The jacket is accented over the shoulders with vertical stripes—and around the chest and sleeves with horizontal stripes—which are composed of thinner diagonal strips of 3M Scotchlite Reflective Material: designed for maximum retroreflection, which “occurs when a surface returns a large portion of directed light beam back to its source,” according to 3M’s website. The materials “appear brightest to observers nearest the light source (such as a motorist),” flashing the flare of headlights back at a vehicle. Retroflection creates greater visibility from greater distance, permitting the motorist more time to react to the presence of the body inside the garment.
Scotchlite Reflective Material, when inactivated, projects a slightly glittery periwinkle silver—and when illuminated, flickers orangey yellow and blinding white. Gazing at it (hanging on the closet door, radiant in streetlight from the window nearby), I’m overcome by a screen memory: Disney’s Cinderella’s gown, near midnight in the palace courtyard after the ball. I would wear a gown made of only Scotchlite Reflective Material—perhaps Zac Posen could tailor this gown—perhaps with a pair of French-heeled shoes and elbow-length gloves, a headband and face mask, all fashioned from Scotchlite Reflective Material.

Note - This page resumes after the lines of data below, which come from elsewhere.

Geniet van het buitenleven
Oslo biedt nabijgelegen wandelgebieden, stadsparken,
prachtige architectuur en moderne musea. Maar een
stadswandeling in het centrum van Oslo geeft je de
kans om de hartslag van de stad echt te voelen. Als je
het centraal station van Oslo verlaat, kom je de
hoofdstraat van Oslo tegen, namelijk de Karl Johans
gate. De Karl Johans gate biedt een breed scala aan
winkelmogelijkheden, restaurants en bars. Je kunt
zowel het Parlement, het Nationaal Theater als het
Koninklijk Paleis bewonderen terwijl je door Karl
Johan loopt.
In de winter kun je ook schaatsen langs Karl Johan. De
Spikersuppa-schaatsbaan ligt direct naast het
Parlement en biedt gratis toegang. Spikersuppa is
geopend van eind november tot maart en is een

I make you a gift of these objects (Glück, “Here Are My Black Clothes”).
6.
For now, I’ve opted to put myself in danger daily—biking to work—since working from home estranged me from the objects of my labor to an extent that felt unhealthy. And since I’m lucky to say that I feel valued—not exploited—by my employer (as a copy editor and proofreader, I’m gifted healthier, more productive opportunities for sublimating my OCD), I’m no longer mourning my safety but accepting precarity as a mode of subsistence.

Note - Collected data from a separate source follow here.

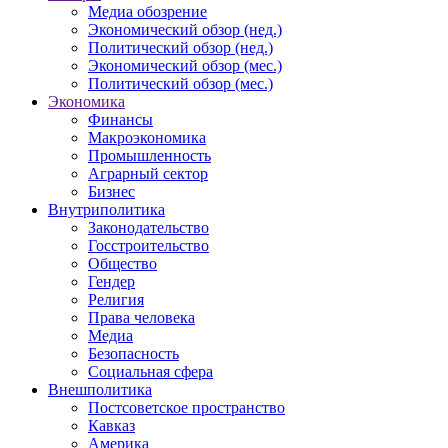
Медиа обозрение
Экономический обзор (нед.)
Политический обзор (нед.)
Экономический обзор (мес.)
Политический обзор (мес.)
Экономика
Финансы
Макроэкономика
Промышленность
Аграрный сектор
Бизнес
Внутриполитика
Законодательство
Госстроительство
Общество
Гендер
Религия
Права человека
Медиа
Безопасность
Социальная сфера
Внешполитика
Постсоветское пространство
Кавказ
Америка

On rainy days, I’m attired in a fluorescent yellow polyurethane poncho with retroreflective stripes by Galeton. I’ve acquired a waterproof Brite Lime Carhartt coat—accented with 3M Scotchlite Reflective Material—lined in black quilting, for the imminent winter.
If Safety Yellow becomes the unofficial color of the fall of 2020, it’s because pedestrians need what workers of high-impact jobs have needed all along: protective gear—while the streets swarm with bodies aboard various vehicles—everyone making a living.
7.
As long as we’re forced to subsist under capitalism—making a living to stay alive—we’ll never not be estranged from the objects of our labor, which range from tangible (Safety Yellow T-shirts) to intangible (dreams of workplace drama). Here, I’m attempting to diminish the alienation from mine—though the means of production remain increasingly obscure.

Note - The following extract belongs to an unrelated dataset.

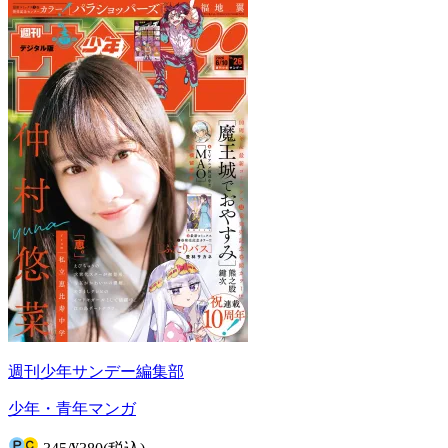
週刊少年サンデー編集部
少年・青年マンガ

For instance, who planted, who farmed, who harvested the cotton that, by processes further obscured to me, manifested these fabrics—who dyed, who cut, who sewed these garments—for my safety? Who put their bodies in danger to do this labor?
8.
“That’s how you stay alive,” a stranger in all black recently told me, pointing at the Brite Lime jacket, as I bicycled by.
That’s how much we must love to live: We risk death for it.
—November 2020
Zachary Pace is a writer and editor in New York City whose work has appeared in BOMB, Bookforum, Boston Review, The Fanzine, Frieze magazine, the L Magazine, Literary Hub, the Los Angeles Review of Books, the PEN Poetry Series, and elsewhere.